Untuk menguji teori ini, mereka menghasilkan tikus percobaan yang kekurangan reseptor protein kekebalan tubuh.
"Kami pikir janin kehilangan reseptor interferon ini akan lebih rentan terhadap kematian akibat infeksi Zika, dan janin yang memiliki sinyal reseptor akan terlindungi," kata Iwasaki.

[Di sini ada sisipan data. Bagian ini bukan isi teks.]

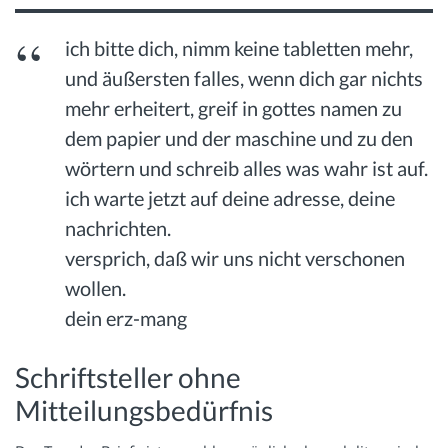
ich bitte dich, nimm keine tabletten mehr,
und äußersten falles, wenn dich gar nichts
mehr erheitert, greif in gottes namen zu
dem papier und der maschine und zu den
wörtern und schreib alles was wahr ist auf.
ich warte jetzt auf deine adresse, deine
nachrichten.
versprich, daß wir uns nicht verschonen
wollen.
dein erz-mang
Schriftsteller ohne
Mitteilungsbedürfnis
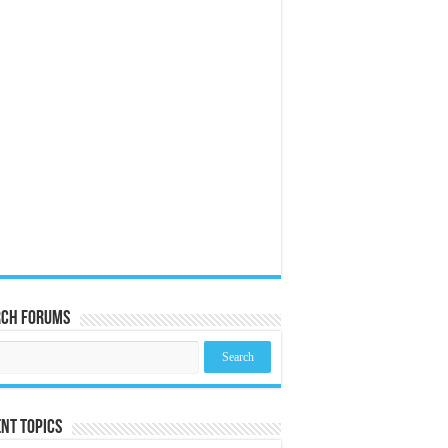
rch Forums
nt Topics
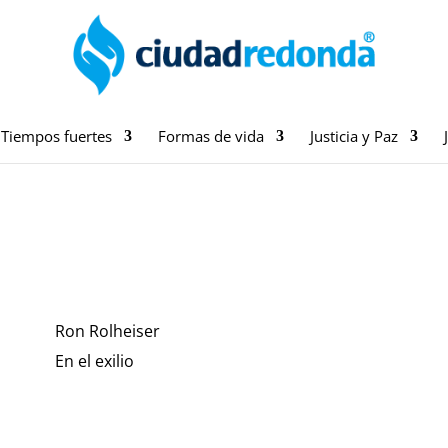
Tiempos fuertes
Formas de vida
Justicia y Paz
Ron Rolheiser
En el exilio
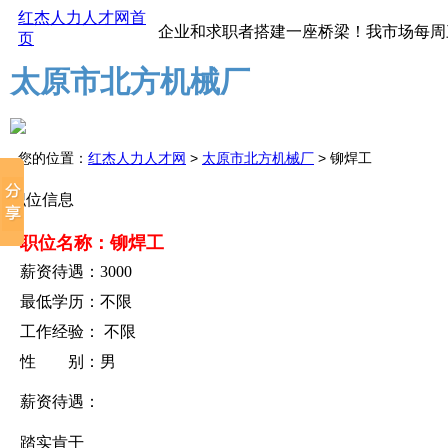
红杰人力人才网首
红杰人才市场为企业和求职者搭建一座桥梁！我市场每周
页
太原市北方机械厂
您的位置：
红杰人力人才网
>
太原市北方机械厂
> 铆焊工
职位信息
职位名称：铆焊工
薪资待遇：3000
最低学历：不限
工作经验： 不限
性 别：男
薪资待遇：
踏实肯干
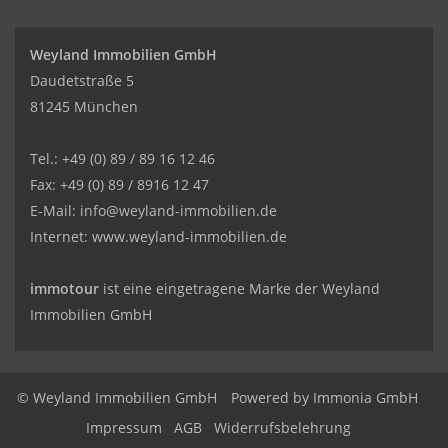
Weyland Immobilien GmbH
Daudetstraße 5
81245 München
Tel.: +49 (0) 89 / 89 16 12 46
Fax: +49 (0) 89 / 8916 12 47
E-Mail:
info@weyland-immobilien.de
Internet: www.weyland-immobilien.de
immotour
ist eine eingetragene Marke der Weyland
Immobilien GmbH
© Weyland Immobilien GmbH
Powered by
Immonia GmbH
Impressum
AGB
Widerrufsbelehrung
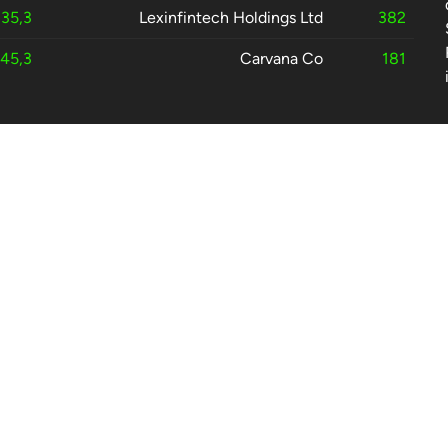
35,3
Lexinfintech Holdings Ltd
382
45,3
Carvana Co
181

"Apa yang kami temukan justru sebaliknya," katanya. "Para janin tidak dapat menanggapi interferon yang selamat dari infeksi, dan mereka yang memiliki reseptor, entah mereka semua meninggal atau sangat kecil."
Tikus dan manusia memiliki banyak karakteristik biologis, yang berarti responnya mungkin sama pada manusia, kata Iwasaki.
Namun, penelitian pada hewan sering tidak menghasilkan hasil yang serupa pada manusia.
Menjelajahi masalah ini lebih jauh, para peneliti membiakkan jaringan plasenta manusia di lab dan kemudian membuka jaringan ke interferon, kata Iwasaki. Sel-sel itu menjadi cacat, yang memiliki struktur abnormal dan rumit yang sebelumnya terkait dengan kehamilan berisiko tinggi.
Menurut Dr. Amesh Adalja, seorang ilmuwan senior di Pusat Keamanan Kesehatan Johns Hopkins di Baltimore, temuan ini membuka jalan potensial untuk melindungi janin seorang wanita yang terinfeksi Zika.
"Konsekuensi dari penyakit menular adalah hasil dari interaksi yang rumit antara sistem kekebalan dan mikroba, dan tampaknya dampak Zika pada janin adalah contoh lain dari fenomena ini," katanya. Adalja tidak terlibat dalam studi tersebut namun mengetahui temuan tersebut.
"Temuan semacam itu memberi dasar untuk memahami jika pendekatan terapeutik di mana efek interferon dapat diblokir mungkin bermanfaat," kata Adalja.